Балабуха надулся и уставился в тарелку. К офицерам подошел полковник со шрамом.
– Позвольте представиться, полковник Людвиг Моргенштерн, – сказал он и чрезвычайно внимательно посмотрел на Владимира. – А вы, милостивый государь…
Гиацинтов назвал себя и своего секунданта.
– Вы задели господина Ферзена, – объявил полковник. – Поскольку он является оскорбленной стороной, то выбор оружия принадлежит ему. Напоминаю обеим сторонам, что, согласно правилам, с этого мгновения противники не имеют права общаться друг с другом иначе, как через посредство секундантов. – И он выдержал многозначительную паузу, словно ожидал услышать возражения, но никто не проронил в ответ ни слова.
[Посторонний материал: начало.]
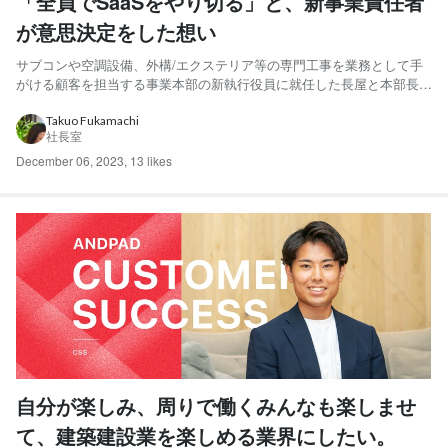
「全員でSaaSをやり切る」と、新事業責任者
が意思決定をした想い
サブコンや空調設備、外構/エクステリア等の専門工事を業務として手
がける顧客を担当する事業本部の新執行役員に就任した長屋と本部長に
就任した貫。「全員でSaaSをやりきる」を事業本部のテーマに据えま
した。また、「戦略から組織をつくるのが定石だが、今の組織メンバー
Takuo Fukamachi
社長室
のスキルやキャリア形成の観点からも組織組成を目指したい」...
December 06, 2023
,
13 likes
自分が楽しみ、周りで働くみんなも楽しませ
て、建築建設業を楽しめる業界にしたい。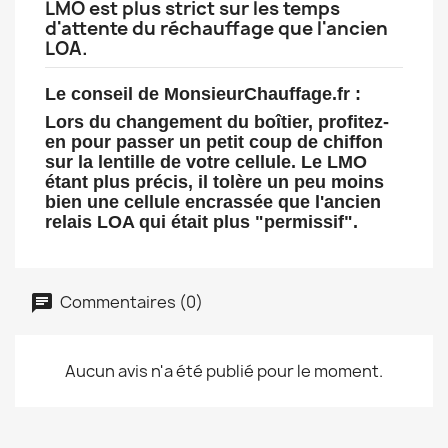
LMO est plus strict sur les temps
d'attente du réchauffage que l'ancien
LOA.
Le conseil de MonsieurChauffage.fr :
Lors du changement du boîtier, profitez-
en pour passer un petit coup de chiffon
sur la lentille de votre cellule. Le LMO
étant plus précis, il tolère un peu moins
bien une cellule encrassée que l'ancien
relais LOA qui était plus "permissif".
Commentaires (0)
Aucun avis n'a été publié pour le moment.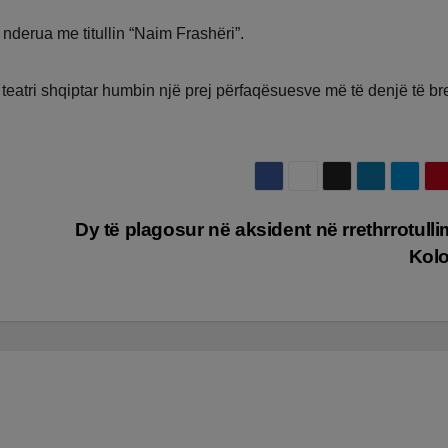
u nderua me titullin “Naim Frashëri”.
teatri shqiptar humbin një prej përfaqësuesve më të denjë të bre
Dy të plagosur në aksident në rrethrrotulli
Kol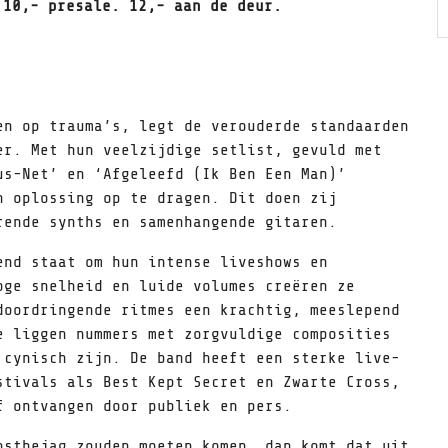
 10,- presale. 12,- aan de deur.
n op trauma’s, legt de verouderde standaarden
er. Met hun veelzijdige setlist, gevuld met
us-Net’ en ‘Afgeleefd (Ik Ben Een Man)’
n oplossing op te dragen. Dit doen zij
rende synths en samenhangende gitaren.
nd staat om hun intense liveshows en
oge snelheid en luide volumes creëren ze
doordringende ritmes een krachtig, meeslepend
e liggen nummers met zorgvuldige composities
 cynisch zijn. De band heeft een sterke live-
stivals als Best Kept Secret en Zwarte Cross,
f ontvangen door publiek en pers.
stbejag zouden moeten komen, dan komt dat uit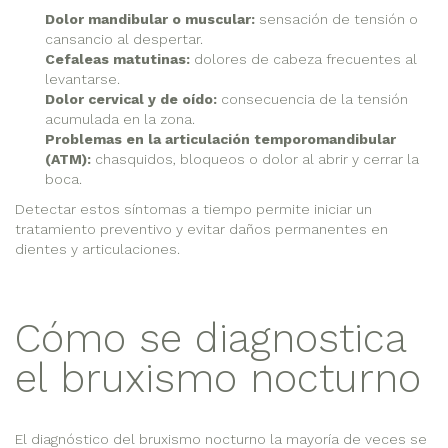
Dolor mandibular o muscular:
sensación de tensión o
cansancio al despertar.
Cefaleas matutinas:
dolores de cabeza frecuentes al
levantarse.
Dolor cervical y de oído:
consecuencia de la tensión
acumulada en la zona.
Problemas en la articulación temporomandibular
(ATM):
chasquidos, bloqueos o dolor al abrir y cerrar la
boca.
Detectar estos síntomas a tiempo permite iniciar un
tratamiento preventivo y evitar daños permanentes en
dientes y articulaciones.
Cómo se diagnostica
el bruxismo nocturno
El diagnóstico del bruxismo nocturno la mayoría de veces se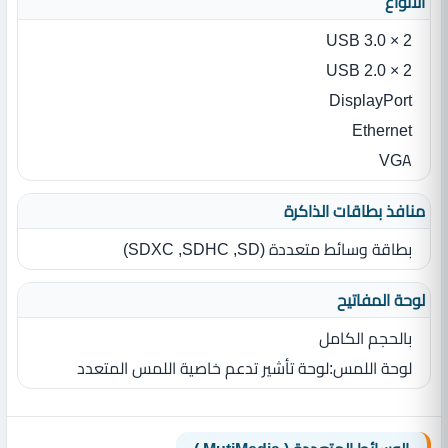
الأنواع
2 × USB 3.0
2 × USB 2.0
DisplayPort
Ethernet
VGA
منافذ بطاقات الذاكرة
بطاقة وسائط متعددة ‏(‏SD‏,‏ SDHC‏,‏ SDXC‏)‏
لوحة المفاتيح
بالحجم الكامل
لوحة اللمس‏:‏لوحة تأشير تدعم خاصية اللمس المتعدد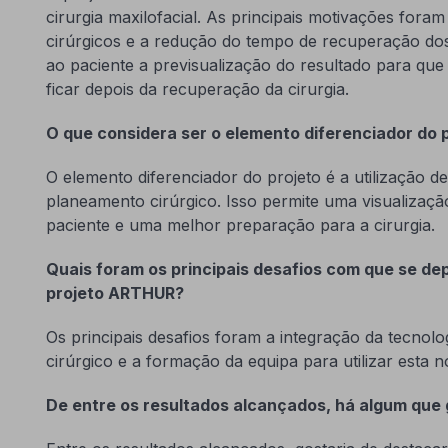
cirurgia maxilofacial. As principais motivações fora
cirúrgicos e a redução do tempo de recuperação dos
ao paciente a previsualização do resultado para que
ficar depois da recuperação da cirurgia.
O que considera ser o elemento diferenciador do 
O elemento diferenciador do projeto é a utilização d
planeamento cirúrgico. Isso permite uma visualizaçã
paciente e uma melhor preparação para a cirurgia.
Quais foram os principais desafios com que se d
projeto
ARTHUR
?
Os principais desafios foram a integração da tecnolo
cirúrgico e a formação da equipa para utilizar esta n
De entre os resultados alcançados, há algum que 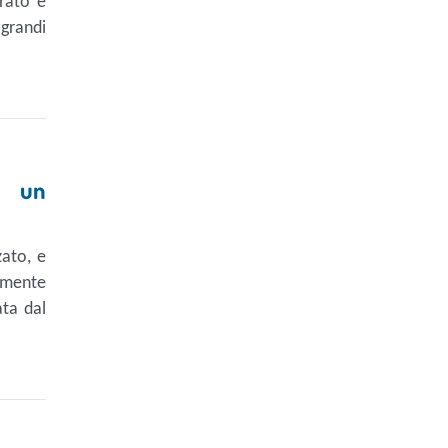
urato è
grandi
e un
zato, e
emente
ata dal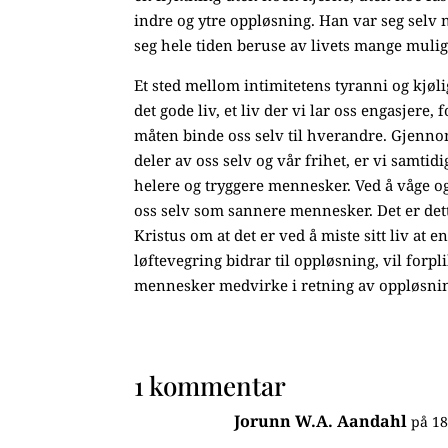
indre og ytre oppløsning. Han var seg selv n
seg hele tiden beruse av livets mange muli
Et sted mellom intimitetens tyranni og kjøli
det gode liv, et liv der vi lar oss engasjere,
måten binde oss selv til hverandre. Gjennom
deler av oss selv og vår frihet, er vi samti
helere og tryggere mennesker. Ved å våge og
oss selv som sannere mennesker. Det er det
Kristus om at det er ved å miste sitt liv at 
løftevegring bidrar til oppløsning, vil forpl
mennesker medvirke i retning av oppløsnin
1 kommentar
Jorunn W.A. Aandahl
på 18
Август как ни в чем не бывало довершал истребление гусиной ножки, а Владимир хмуро смотрел куда-то мимо тарелки.
Балабуха толкнул плечом Добраницкого.
– Ну что, секундант? Иди договаривайся об условиях дуэли.
– Каких еще условиях? – испугался Август.
– Кто доставит оружие и прочее, – просипел артиллерист и сделал страшные глаза. – Ну!
С явной неохотой Добраницкий поднялся с места и вместе с Моргенштерном отошел в угол зала. Двое мужчин о чем-то заговорили вполголоса. Впрочем, говорил в основном полковник, Август же только кивал, со всем соглашаясь. Через несколько минут Добраницкий вернулся.
– Он предложил стреляться на пистолетах, – объявил поляк. – Барьеры на двенадцати шагах, оружие доставит он.
– И ты согласился? – вскипел Балабуха. – Владимир же плохо стреляет! Этот гусь гусарский уложит его, как малую пташку! Эх!